» **ABOUT THIS EXERCISE**: Word for word, repeat the data; no picture should appear in the result.

(Items listed in a dataset)
BEGIN

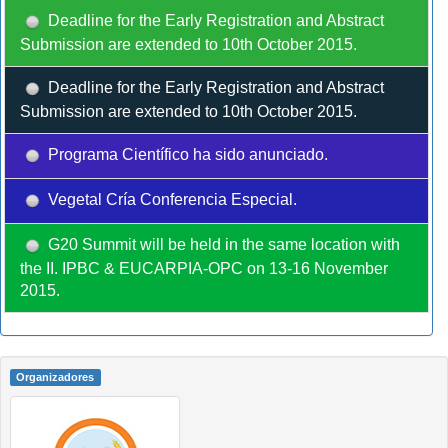
Deadline for the Early Registration and Abstract
Submission are extended to 10th October 2015.
Deadline for the Early Registration and Abstract
Submission are extended to 10th October 2015.
Programa Científico ha sido anunciado.
Vegetal Cría Conferencia Especial.
G20 Summit will be held in the same location with
the II. IPBC & EUCARPIA-OPC on 13-16 November
2015.
Organizadores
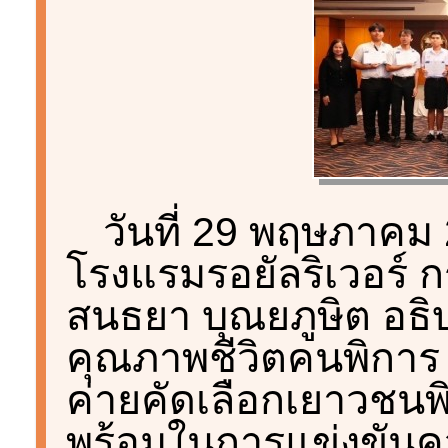
วันที่ 29 พฤษภาคม
โรงแรมรอยัลริเวอร์
สนธยา บุณยภูษิต อธิ
คุณภาพชีวิตคนพิการ
ค่ายคัดเลือกเยาวชนพ
พร้อมในการแข่งขัน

END

» **YOUR RESPONSE**:
Deadline for the Early Registration and Abstract
Submission are extended to 10th October 2015.
Deadline for the Early Registration and Abstract
Submission are extended to 10th October 2015.
Programa Científico ha sido anunciado.
Vegetal Cría Conferencia Especial.
G20 Summit will be held in the same location with
the II. IPBC & EUCARPIA-OPC on 13-16 November
2015.
Organizadores
วันที่ 29 พฤษภาคม
โรงแรมรอยัลริเวอร์
สนธยา บุณยภูษิต อธิ
คุณภาพชีวิตคนพิการ
ค่ายคัดเลือกเยาวชนพ
พร้อมในการแข่งขัน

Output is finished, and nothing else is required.